De acuerdo con informaciones obtenidas, la falta de control y de reportes oportunos del inventario habría permitido que el tiempo superara a la gestión sanitaria, dejando tratamientos valorados en cientos de miles de pesos por unidad fuera de uso clínico. Legalmente, estos medicamentos no pueden ser administrados y deben ser incinerados conforme a los protocolos, lo que agrava el impacto del hecho.
Fuentes internas indicaron que no se realizó un seguimiento adecuado del inventario; mientras tanto, la dirección del centro y el Ministerio de Salud Pública (MSPAS) han señalado la apertura de procesos de verificación para determinar responsabilidades. Hasta el momento, no se ha precisado el volumen total afectado ni el periodo exacto de vencimiento.
El episodio ha generado cuestionamientos sobre la eficiencia de la cadena logística y la gobernanza hospitalaria, al tiempo que organizaciones civiles y pacientes subrayan que, por cada ampolla vencida, existe una familia que recurrió a préstamos, rifas o ventas de bienes para costear tratamientos en el sector privado, desconociendo que alternativas permanecían almacenadas.

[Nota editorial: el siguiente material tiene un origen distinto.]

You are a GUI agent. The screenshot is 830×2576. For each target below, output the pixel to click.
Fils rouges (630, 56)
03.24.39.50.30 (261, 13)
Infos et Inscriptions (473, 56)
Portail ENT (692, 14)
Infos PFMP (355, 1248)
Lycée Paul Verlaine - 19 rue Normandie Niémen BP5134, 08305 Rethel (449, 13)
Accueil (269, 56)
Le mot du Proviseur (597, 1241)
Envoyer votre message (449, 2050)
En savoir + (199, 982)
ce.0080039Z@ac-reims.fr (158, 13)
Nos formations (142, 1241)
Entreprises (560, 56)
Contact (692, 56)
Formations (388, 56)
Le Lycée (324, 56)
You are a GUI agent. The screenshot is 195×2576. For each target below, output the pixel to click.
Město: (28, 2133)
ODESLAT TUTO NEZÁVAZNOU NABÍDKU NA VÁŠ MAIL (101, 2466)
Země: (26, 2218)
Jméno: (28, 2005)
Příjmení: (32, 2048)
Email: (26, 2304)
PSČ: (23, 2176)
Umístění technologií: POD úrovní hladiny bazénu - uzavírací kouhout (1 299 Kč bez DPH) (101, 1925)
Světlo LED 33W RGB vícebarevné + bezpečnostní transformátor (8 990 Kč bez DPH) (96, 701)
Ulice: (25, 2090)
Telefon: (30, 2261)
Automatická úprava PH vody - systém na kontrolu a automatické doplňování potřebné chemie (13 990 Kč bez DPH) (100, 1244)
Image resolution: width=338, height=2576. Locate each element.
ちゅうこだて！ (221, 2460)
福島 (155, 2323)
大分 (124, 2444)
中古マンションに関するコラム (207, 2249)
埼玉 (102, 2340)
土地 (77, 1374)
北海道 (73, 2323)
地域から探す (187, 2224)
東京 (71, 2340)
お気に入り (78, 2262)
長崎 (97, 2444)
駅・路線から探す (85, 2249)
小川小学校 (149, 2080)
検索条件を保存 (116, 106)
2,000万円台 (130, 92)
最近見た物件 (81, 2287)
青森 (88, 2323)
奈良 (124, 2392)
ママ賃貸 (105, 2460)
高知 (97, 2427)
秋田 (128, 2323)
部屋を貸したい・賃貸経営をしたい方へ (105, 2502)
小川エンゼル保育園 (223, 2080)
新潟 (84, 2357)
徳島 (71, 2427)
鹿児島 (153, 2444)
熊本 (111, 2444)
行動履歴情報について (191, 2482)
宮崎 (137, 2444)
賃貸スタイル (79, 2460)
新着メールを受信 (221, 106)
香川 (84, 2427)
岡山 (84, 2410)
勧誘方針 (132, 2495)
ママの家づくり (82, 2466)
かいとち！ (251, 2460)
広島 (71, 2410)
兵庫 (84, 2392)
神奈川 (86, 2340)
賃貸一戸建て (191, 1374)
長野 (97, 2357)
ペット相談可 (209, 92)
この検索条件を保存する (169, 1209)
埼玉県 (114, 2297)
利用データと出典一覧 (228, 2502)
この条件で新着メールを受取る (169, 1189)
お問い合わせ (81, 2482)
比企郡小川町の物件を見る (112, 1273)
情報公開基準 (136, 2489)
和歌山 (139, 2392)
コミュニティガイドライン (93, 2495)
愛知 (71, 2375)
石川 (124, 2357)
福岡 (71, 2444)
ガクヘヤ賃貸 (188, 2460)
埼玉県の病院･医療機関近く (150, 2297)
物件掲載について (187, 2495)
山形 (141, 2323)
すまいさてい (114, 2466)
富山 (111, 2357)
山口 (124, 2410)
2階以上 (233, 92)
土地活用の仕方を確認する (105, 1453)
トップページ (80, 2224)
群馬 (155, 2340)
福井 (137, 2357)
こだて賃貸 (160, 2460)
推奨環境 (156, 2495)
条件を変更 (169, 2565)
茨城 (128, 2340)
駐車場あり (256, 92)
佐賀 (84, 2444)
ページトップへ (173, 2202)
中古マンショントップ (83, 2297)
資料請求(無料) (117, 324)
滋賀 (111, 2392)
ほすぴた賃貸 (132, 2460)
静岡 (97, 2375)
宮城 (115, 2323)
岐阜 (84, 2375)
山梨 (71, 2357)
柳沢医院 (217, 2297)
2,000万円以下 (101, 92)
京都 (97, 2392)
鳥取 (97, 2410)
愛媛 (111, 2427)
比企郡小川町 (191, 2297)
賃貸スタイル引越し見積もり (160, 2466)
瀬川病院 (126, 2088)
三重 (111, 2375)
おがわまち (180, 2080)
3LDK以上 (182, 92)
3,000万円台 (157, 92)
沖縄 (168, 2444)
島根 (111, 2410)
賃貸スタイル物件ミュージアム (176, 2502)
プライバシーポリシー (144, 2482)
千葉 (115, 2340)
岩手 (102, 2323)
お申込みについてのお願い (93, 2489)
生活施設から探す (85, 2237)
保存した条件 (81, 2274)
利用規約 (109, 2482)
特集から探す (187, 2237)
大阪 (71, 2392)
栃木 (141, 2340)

Las autoridades anunciaron una investigación exhaustiva, sin embargo, pacientes de la región Norte demandan auditorías inmediatas en los hospitales oncológicos del país, con el objetivo de prevenir que situaciones similares se repitan y de restablecer la confianza en el sistema público de salud.
La lucha contra el cáncer es una carrera contra el reloj. En Santiago, este episodio reaviva el debate sobre responsabilidad administrativa, control de inventarios y derecho a la salud, y deja en el centro de la discusión la necesidad de reformas operativas que garanticen que los tratamientos lleguen a tiempo a quienes los necesitan.